- _What you have to do_
In the data below, which lines contain "сайта"? List them by copying each one.

(Source data)
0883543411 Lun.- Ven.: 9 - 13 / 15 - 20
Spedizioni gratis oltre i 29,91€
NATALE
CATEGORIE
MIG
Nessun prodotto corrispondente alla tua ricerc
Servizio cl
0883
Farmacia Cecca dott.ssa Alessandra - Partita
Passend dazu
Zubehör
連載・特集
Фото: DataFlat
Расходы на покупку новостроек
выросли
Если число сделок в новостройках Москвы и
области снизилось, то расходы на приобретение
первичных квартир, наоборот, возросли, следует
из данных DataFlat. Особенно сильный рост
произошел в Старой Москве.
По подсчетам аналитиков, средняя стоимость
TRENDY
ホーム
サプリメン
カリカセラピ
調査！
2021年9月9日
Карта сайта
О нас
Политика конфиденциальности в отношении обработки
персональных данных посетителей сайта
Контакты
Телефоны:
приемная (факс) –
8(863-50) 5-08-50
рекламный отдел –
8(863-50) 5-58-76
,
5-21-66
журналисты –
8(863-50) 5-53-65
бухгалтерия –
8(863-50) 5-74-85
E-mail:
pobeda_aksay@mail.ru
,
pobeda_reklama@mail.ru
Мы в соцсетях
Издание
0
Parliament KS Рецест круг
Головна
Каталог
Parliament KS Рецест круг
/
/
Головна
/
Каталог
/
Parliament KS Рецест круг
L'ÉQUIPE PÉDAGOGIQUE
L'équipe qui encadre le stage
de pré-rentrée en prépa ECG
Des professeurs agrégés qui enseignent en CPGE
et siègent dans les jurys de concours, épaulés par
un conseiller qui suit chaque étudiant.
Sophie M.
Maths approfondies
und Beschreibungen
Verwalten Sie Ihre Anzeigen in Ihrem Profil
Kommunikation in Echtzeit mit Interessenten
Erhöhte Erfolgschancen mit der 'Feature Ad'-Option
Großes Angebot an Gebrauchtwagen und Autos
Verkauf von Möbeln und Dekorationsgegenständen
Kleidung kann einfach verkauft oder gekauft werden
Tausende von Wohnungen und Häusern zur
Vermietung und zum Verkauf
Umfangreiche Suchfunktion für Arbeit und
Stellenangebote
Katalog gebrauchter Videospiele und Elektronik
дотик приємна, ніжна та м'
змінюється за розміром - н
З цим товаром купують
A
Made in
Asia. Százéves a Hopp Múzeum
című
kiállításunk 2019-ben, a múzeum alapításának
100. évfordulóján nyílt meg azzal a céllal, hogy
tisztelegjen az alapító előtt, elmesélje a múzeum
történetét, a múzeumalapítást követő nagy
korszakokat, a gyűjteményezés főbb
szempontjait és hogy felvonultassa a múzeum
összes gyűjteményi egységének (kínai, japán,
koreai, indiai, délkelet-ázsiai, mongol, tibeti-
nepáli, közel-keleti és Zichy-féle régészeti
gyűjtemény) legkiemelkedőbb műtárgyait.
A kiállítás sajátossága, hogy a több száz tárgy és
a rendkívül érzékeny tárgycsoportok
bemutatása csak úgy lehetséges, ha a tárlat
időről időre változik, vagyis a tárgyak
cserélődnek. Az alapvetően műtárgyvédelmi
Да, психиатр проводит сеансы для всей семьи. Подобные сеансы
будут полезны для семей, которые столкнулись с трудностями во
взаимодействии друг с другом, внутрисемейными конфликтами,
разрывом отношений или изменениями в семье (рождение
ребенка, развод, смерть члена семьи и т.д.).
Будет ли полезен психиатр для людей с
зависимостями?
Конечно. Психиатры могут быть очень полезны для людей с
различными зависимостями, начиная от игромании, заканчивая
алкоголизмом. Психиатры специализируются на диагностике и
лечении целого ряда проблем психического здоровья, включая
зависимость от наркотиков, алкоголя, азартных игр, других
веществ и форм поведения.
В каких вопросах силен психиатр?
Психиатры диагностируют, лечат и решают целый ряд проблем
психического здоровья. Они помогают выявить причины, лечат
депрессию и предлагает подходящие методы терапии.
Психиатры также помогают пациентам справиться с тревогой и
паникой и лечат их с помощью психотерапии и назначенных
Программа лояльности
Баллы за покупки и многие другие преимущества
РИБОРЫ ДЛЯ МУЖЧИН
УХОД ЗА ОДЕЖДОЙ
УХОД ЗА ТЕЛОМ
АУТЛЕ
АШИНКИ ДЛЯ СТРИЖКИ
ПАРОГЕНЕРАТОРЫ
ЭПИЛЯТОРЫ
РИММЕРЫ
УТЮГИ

- _Result of the task_
Карта сайта
персональных данных посетителей сайта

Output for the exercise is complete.